§ Work to be completed
Leave the images out and repeat the data exactly as given.

§ Supplied material
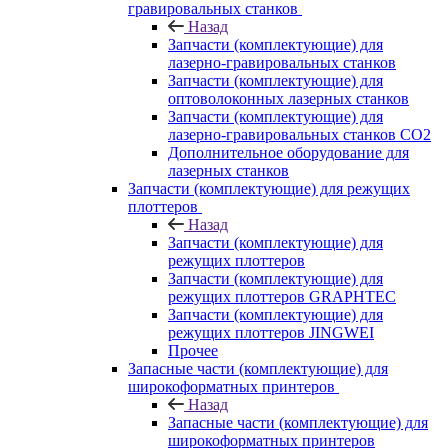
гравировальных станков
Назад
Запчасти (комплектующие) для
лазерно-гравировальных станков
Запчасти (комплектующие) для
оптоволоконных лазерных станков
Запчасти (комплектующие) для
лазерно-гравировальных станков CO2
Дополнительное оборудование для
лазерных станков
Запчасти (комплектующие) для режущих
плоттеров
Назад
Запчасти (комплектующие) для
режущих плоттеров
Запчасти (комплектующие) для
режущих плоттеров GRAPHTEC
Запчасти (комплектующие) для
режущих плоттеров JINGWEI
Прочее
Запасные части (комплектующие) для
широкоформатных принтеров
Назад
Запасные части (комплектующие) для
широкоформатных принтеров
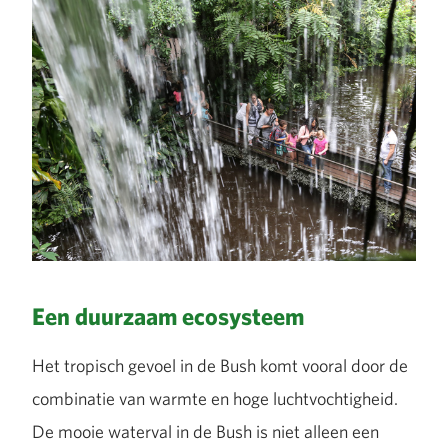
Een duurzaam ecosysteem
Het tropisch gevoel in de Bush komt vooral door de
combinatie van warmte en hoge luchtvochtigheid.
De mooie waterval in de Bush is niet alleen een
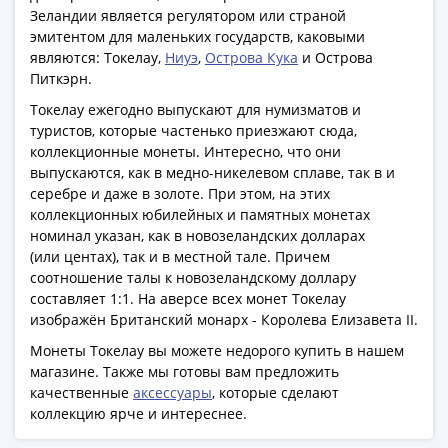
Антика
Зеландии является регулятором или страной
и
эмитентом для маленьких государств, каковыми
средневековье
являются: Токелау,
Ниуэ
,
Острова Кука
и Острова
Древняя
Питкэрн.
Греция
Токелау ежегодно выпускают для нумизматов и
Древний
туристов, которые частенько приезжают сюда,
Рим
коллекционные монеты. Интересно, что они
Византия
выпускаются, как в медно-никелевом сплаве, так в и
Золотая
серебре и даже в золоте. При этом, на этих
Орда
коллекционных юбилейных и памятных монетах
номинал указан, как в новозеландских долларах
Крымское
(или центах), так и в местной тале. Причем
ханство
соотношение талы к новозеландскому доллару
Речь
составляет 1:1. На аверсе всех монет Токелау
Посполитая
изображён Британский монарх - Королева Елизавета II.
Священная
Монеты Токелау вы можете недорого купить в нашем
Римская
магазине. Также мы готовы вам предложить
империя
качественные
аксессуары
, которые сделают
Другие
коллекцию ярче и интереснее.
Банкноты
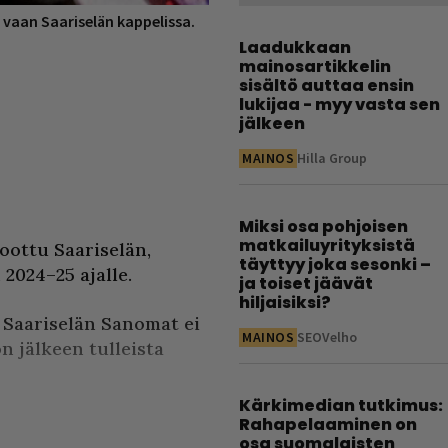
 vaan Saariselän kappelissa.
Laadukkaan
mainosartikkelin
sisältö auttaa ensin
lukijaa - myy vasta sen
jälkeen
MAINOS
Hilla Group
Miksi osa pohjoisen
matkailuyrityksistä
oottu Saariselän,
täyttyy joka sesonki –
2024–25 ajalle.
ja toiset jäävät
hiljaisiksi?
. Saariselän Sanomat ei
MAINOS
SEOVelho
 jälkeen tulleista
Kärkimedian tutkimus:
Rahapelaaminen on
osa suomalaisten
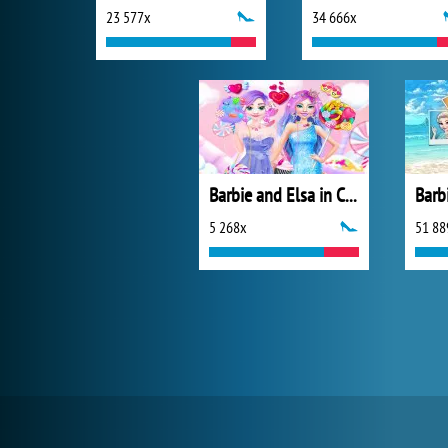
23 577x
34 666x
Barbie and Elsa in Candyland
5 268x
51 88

§ Answer section
гравировальных станков
Назад
Запчасти (комплектующие) для
лазерно-гравировальных станков
Запчасти (комплектующие) для
оптоволоконных лазерных станков
Запчасти (комплектующие) для
лазерно-гравировальных станков CO2
Дополнительное оборудование для
лазерных станков
Запчасти (комплектующие) для режущих
плоттеров
Назад
Запчасти (комплектующие) для
режущих плоттеров
Запчасти (комплектующие) для
режущих плоттеров GRAPHTEC
Запчасти (комплектующие) для
режущих плоттеров JINGWEI
Прочее
Запасные части (комплектующие) для
широкоформатных принтеров
Назад
Запасные части (комплектующие) для
широкоформатных принтеров
Een duurzaam ecosysteem
Het tropisch gevoel in de Bush komt vooral door de
combinatie van warmte en hoge luchtvochtigheid.
De mooie waterval in de Bush is niet alleen een
Антика
Зеландии является регулятором или страной
и
эмитентом для маленьких государств, каковыми
средневековье
являются: Токелау,
Ниуэ
,
Острова Кука
и Острова
Древняя
Питкэрн.
Греция
Токелау ежегодно выпускают для нумизматов и
Древний
туристов, которые частенько приезжают сюда,
Рим
коллекционные монеты. Интересно, что они
Византия
выпускаются, как в медно-никелевом сплаве, так в и
Золотая
серебре и даже в золоте. При этом, на этих
Орда
коллекционных юбилейных и памятных монетах
номинал указан, как в новозеландских долларах
Крымское
(или центах), так и в местной тале. Причем
ханство
соотношение талы к новозеландскому доллару
Речь
составляет 1:1. На аверсе всех монет Токелау
Посполитая
изображён Британский монарх - Королева Елизавета II.
Священная
Монеты Токелау вы можете недорого купить в нашем
Римская
магазине. Также мы готовы вам предложить
империя
качественные
аксессуары
, которые сделают
Другие
коллекцию ярче и интереснее.
Банкноты
 vaan Saariselän kappelissa.
Laadukkaan
mainosartikkelin
sisältö auttaa ensin
lukijaa - myy vasta sen
jälkeen
MAINOS
Hilla Group
Miksi osa pohjoisen
matkailuyrityksistä
oottu Saariselän,
täyttyy joka sesonki –
2024–25 ajalle.
ja toiset jäävät
hiljaisiksi?
. Saariselän Sanomat ei
MAINOS
SEOVelho
 jälkeen tulleista
Kärkimedian tutkimus:
Rahapelaaminen on
osa suomalaisten
23 577x
34 666x
Barbie and Elsa in Candyland
5 268x
51 88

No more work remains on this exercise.